In today’s world, war is becoming a socially acceptable strategy—not to protect the people, but to preserve power. War no longer begins with conflict alone. War begins the moment someone senses they are losing control during peace. When you know your political support is crumbling, that you won’t survive the next election unscathed, what’s the easiest way to reset the board? You create chaos. You turn everything upside down. And then you return with promises to “restore order.” The people, exhausted by noise and fear, welcome you with open arms. Power regains its illusion of legitimacy.
But that is an illusion.
The line between war and peace is thin. We are taught that peace is the opposite of war, but in truth, peace itself can be a slow war—a time when empathy and justice quietly disappear, even without anyone raising a weapon. I’ve seen how cold and indifferent a peacetime bureaucrat can be. A person who is supposed to serve peace, serves the system instead. So, you don’t have to be a science fiction writer to imagine what that same person will become during war, once even the last ethical restraint is gone.
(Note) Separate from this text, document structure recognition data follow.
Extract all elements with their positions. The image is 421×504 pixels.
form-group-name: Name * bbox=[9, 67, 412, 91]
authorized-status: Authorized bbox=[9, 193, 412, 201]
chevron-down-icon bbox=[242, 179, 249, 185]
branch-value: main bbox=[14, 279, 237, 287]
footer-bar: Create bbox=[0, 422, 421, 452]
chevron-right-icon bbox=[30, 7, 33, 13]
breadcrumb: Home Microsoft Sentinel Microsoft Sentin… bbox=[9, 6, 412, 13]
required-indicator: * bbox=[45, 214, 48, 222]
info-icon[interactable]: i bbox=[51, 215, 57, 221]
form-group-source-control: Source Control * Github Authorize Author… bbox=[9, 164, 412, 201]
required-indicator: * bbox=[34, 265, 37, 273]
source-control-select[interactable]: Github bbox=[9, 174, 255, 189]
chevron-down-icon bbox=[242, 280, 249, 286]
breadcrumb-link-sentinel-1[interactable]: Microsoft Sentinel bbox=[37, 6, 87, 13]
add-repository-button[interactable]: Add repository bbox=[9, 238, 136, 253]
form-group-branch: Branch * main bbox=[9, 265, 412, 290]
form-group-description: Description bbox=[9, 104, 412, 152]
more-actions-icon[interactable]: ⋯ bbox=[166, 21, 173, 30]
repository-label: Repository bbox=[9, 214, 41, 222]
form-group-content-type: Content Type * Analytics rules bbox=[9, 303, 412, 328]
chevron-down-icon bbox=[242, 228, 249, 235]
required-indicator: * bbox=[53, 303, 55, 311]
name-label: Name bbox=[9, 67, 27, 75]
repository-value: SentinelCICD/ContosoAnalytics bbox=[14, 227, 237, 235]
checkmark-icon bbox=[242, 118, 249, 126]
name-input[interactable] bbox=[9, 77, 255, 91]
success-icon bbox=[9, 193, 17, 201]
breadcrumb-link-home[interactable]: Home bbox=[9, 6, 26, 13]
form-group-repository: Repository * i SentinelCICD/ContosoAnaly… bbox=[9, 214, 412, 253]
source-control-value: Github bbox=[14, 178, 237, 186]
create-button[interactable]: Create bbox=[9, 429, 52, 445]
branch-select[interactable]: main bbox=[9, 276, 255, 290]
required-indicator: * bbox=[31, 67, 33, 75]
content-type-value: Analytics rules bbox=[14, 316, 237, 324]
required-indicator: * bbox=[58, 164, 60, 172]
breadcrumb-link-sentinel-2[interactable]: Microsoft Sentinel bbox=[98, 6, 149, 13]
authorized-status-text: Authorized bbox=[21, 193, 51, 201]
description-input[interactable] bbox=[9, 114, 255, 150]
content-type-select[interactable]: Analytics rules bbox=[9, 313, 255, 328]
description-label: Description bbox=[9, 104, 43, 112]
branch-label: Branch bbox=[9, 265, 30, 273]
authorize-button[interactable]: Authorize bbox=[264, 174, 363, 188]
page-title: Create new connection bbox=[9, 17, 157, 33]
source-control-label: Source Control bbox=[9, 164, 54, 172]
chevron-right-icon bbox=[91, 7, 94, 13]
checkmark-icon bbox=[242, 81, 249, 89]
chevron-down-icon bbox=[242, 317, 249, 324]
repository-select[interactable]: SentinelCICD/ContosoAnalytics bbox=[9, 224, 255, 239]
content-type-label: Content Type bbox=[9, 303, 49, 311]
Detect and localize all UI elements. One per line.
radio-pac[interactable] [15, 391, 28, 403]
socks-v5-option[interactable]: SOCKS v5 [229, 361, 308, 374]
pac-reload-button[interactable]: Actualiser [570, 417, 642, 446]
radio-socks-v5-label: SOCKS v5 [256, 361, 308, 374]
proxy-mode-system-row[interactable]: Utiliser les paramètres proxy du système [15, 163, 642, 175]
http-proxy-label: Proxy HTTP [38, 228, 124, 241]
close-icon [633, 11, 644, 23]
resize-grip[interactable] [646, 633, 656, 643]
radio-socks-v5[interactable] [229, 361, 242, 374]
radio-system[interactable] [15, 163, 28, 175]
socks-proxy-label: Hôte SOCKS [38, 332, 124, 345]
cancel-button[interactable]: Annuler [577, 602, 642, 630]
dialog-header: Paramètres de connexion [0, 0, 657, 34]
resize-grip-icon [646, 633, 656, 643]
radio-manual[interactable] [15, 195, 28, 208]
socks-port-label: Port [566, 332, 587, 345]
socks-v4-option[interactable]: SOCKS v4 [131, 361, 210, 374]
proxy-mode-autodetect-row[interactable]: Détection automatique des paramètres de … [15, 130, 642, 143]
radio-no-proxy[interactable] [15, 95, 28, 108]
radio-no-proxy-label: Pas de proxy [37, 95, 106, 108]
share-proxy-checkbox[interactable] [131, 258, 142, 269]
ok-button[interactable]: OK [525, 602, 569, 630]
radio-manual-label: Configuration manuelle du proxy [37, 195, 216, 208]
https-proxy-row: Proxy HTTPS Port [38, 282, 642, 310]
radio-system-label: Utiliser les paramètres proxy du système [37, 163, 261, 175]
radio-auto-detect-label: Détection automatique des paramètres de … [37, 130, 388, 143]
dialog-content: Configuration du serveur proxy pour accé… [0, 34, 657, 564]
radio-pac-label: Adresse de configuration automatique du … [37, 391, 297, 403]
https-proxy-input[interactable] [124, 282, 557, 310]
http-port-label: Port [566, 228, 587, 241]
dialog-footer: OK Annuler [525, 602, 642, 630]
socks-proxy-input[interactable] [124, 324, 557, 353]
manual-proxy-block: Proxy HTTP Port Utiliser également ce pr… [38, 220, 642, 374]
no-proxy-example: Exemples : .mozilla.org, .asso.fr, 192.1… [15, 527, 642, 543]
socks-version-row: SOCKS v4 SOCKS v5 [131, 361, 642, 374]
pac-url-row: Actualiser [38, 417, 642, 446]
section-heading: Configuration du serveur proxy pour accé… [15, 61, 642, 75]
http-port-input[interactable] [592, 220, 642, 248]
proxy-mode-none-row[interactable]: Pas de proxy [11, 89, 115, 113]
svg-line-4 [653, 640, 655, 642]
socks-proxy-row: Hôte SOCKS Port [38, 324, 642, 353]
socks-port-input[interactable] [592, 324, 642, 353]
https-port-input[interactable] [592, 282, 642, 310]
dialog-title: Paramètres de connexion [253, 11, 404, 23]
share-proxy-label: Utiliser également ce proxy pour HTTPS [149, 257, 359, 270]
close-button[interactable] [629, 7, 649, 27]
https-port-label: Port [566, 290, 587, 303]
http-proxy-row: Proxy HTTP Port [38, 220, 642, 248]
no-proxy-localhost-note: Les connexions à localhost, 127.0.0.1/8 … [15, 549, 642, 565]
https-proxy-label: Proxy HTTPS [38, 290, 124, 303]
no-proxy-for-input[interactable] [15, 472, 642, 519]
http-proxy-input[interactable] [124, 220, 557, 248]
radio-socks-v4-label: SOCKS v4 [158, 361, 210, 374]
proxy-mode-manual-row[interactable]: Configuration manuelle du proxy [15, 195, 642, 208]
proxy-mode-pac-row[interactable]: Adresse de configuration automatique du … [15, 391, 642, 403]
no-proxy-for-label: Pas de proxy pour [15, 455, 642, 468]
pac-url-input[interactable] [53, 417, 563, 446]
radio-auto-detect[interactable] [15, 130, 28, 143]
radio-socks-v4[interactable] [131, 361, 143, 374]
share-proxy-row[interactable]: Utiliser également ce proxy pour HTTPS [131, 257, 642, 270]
War doesn’t create new monsters. War reveals the ones that were already there. The only difference is—they now have a free hand.
What comes after the war?
After the war, there is silence. Not peace—but dead silence. People no longer argue, they just fall quiet. Not out of reconciliation, but exhaustion. Something settles in their hearts that cannot be spoken. A vacuum forms—everything is broken, but no one dares admit it. Burned houses can be rebuilt. Broken bridges can be repaired. But what do we do with a broken inner culture? What happens when people can no longer look each other in the eye? When shame and guilt blend into a muted rage?
Peace doesn’t come on its own. It must be guarded, nurtured, cultivated. And it is not done by politicians or generals. It is done by ordinary people—if they dare. If they stop hoping that someone “at the top” will do the right thing. If they themselves refuse to hate, refuse to follow empty slogans, refuse to choose the side of violence even when it seems “justified.”
War is not just an external catastrophe. It is an internal bankruptcy. And if we’re not talking about what comes after, then we’re already there.